The European Commission said Monday it will support Turkey with one billion euros ($1.07 billion) to help with reconstruction in the aftermath of the earthquake that devastated parts of the country and neighboring Syria last month.
Ursula von der Leyen, the president of the EU's executive arm, also pledged 108 million euros in humanitarian aid for Syria at the opening of a donors' conference in Brussels gathering the bloc's international partners to raise money for both countries.
The magnitude 7.8 earthquake on Feb. 6 killed more than 52,000 people - the vast majority in Turkey. Nearly 300,000 buildings in Turkey either collapsed or were severely damaged, according to the country's president.
The International Rescue Committee, an aid group responding to humanitarian crises, said the situation in the region remains critical and urged donors to ensure that the UN's appeal for Turkey and Syria - calling for $1 billion and $397 million respectively - is fully funded.
"The people affected by this devastating earthquake are relying on donors meeting in Brussels to step up this week," said Tanya Evans, the IRC's Country Director in Syria. "They need to ensure that funding is available for life-saving items including food, shelter, warm clothes and clean water, as well as support to the already weak healthcare system including the provision of medicines and medical equipment. If they fail to do so, the most vulnerable will pay the price," she added.
The conference is hosted by the European Commission and Sweden, which holds the rotating presidency of the EU. The one-day meeting is attended by NGOs, G-20 and UN members as well as international financial institutions.
In total, donors on Monday pledged seven billion euros to help Turkey and Syria recover from last month's devastating earthquake, as Ankara set the bill for rebuilding at well over 10 times that figure.
Sweden's Prime Minister Ulf Kristersson, who co-chaired the event, said the seven-billion-euro pledge sent "one main message, that the people affected are not alone".
European Commission President Ursula von der Leyen said of the total pledged, 950 million euros would be to help people in Syria.
"The needs of the survivors are still massive and must be tackled with urgency," she said.
Survivors of the earthquake in rebel-held northwest Syria have received very little assistance because of deep divisions exacerbated by the country's 12-year war. The EU said 15.3 million Syrians of a population of 21.3 million already required humanitarian assistance before the earthquake struck.
The bloc has been providing humanitarian aid to Syria since 2011 and wants to step it up. But it does not intend to help with reconstruction in the war-torn country, with EU sanctions against the Syrian regime of President Bashar Assad in place due to its continued crackdown against civilians.
Turkish President Recep Tayyip Erdogan addressed the conference via videolink and described some of the reconstruction challenges, including deadly floods that hit parts of the earthquake zone last week.

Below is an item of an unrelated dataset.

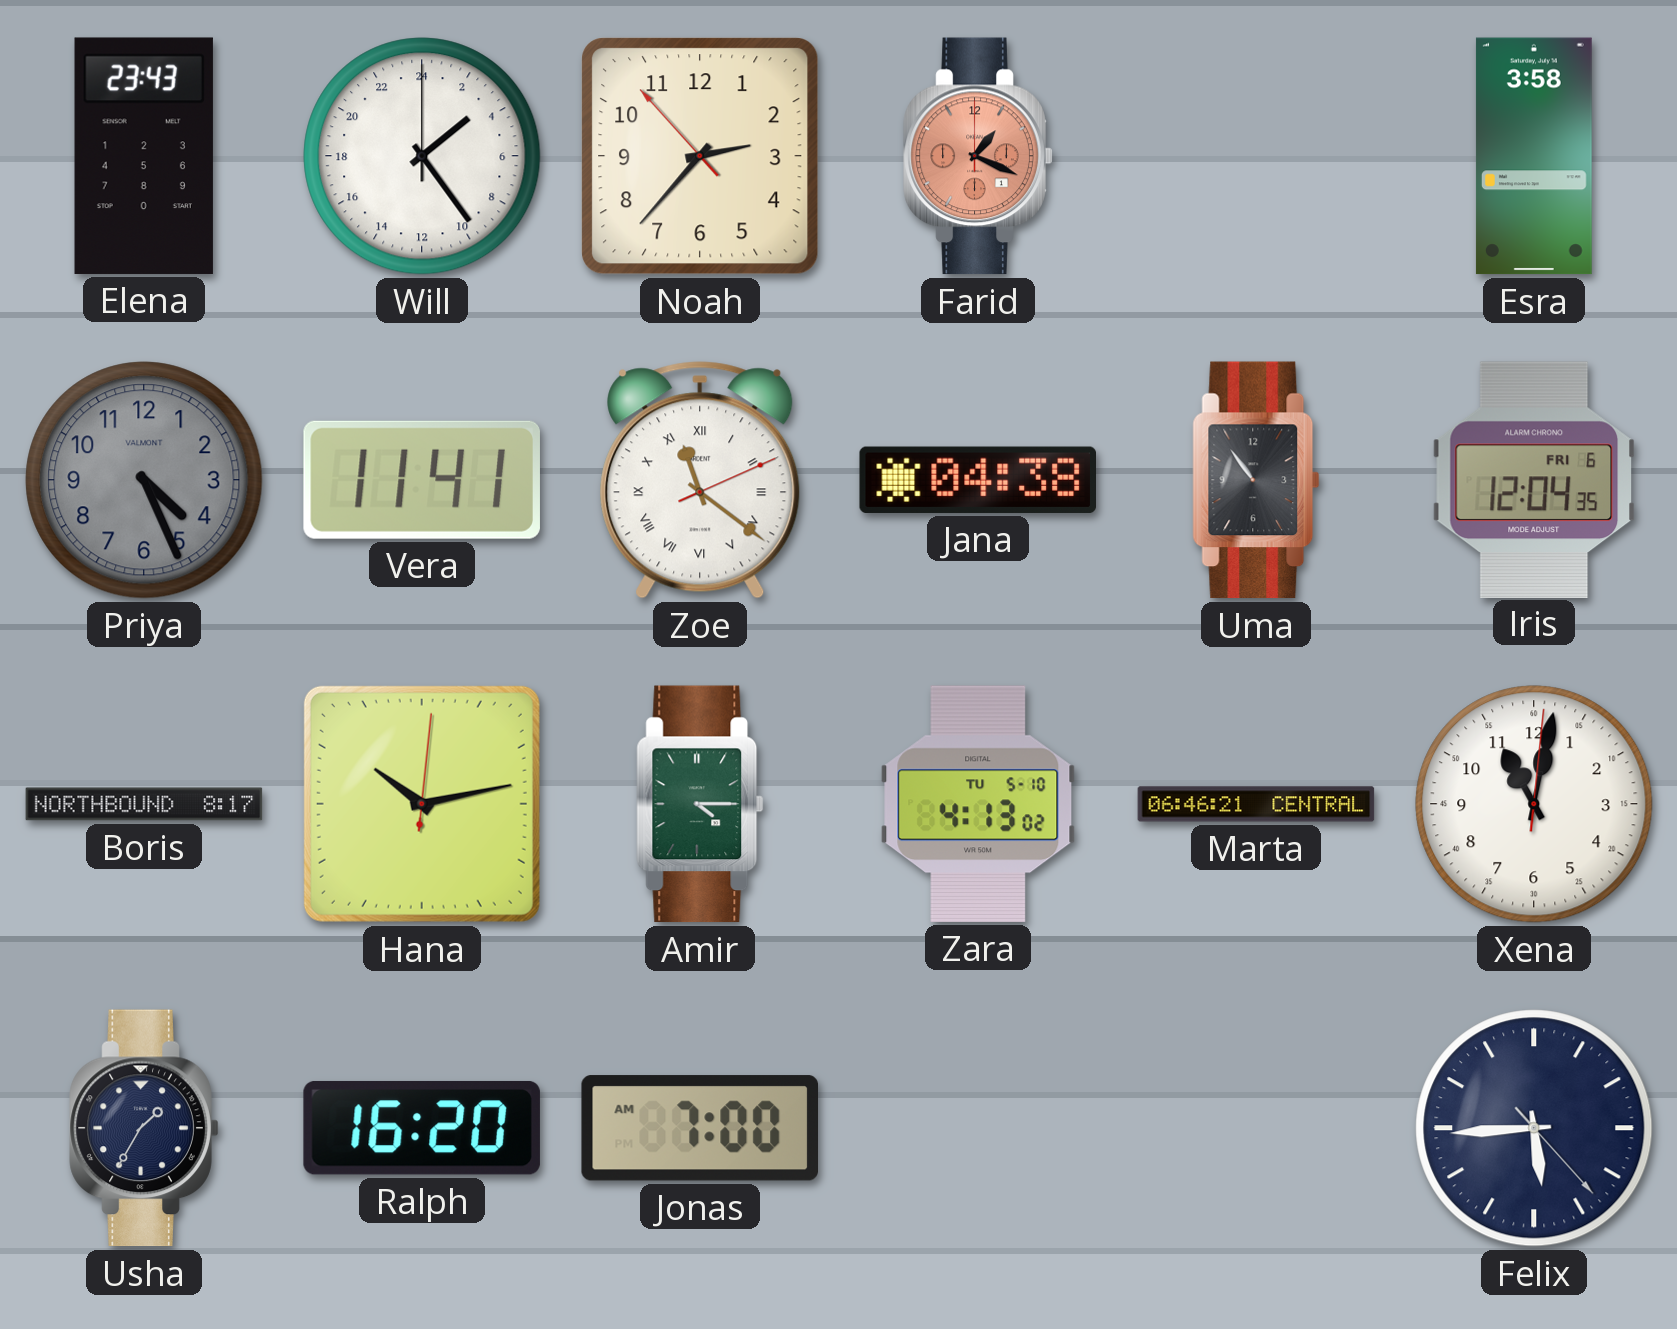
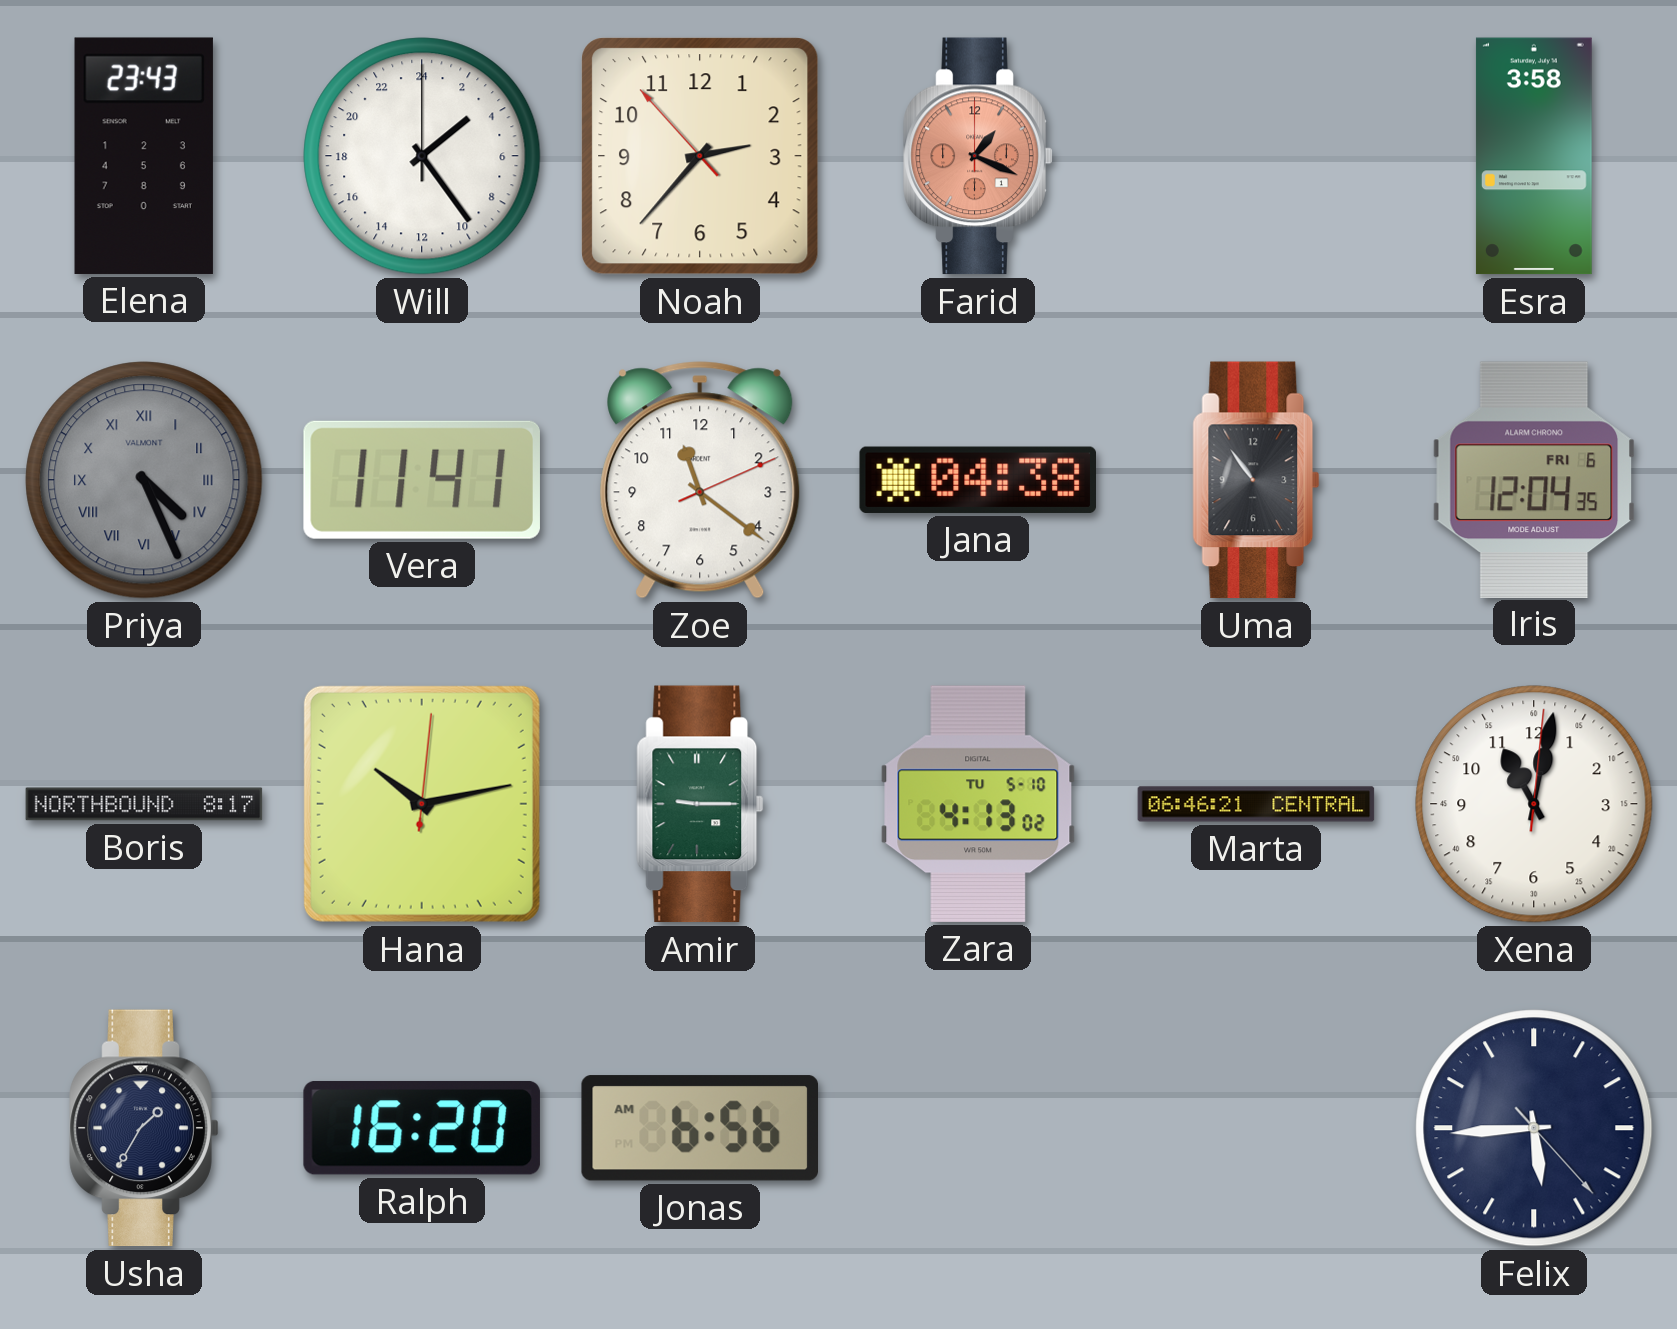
Priya numerals: Arabic -> Roman
Zoe numerals: Roman -> Arabic
Amir: 4:15 -> 9:15
Jonas: 7:00 -> 6:56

"Some of the aftershocks have been going on for a while and they are of equal magnitude to a separate earthquake," he said. "We have been fighting against the flood disasters and challenging weather conditions."
Erdogan said some 298,000 buildings across 11 provinces affected by the earthquake were destroyed or left unfit for use.
"No single country can fight against such a disaster, regardless of its level of economic development," he said, putting the cost of reconstruction at $104 billion. "Your contributions made at this conference will contribute to the healing of wounds and wipe clean the traces of this disaster."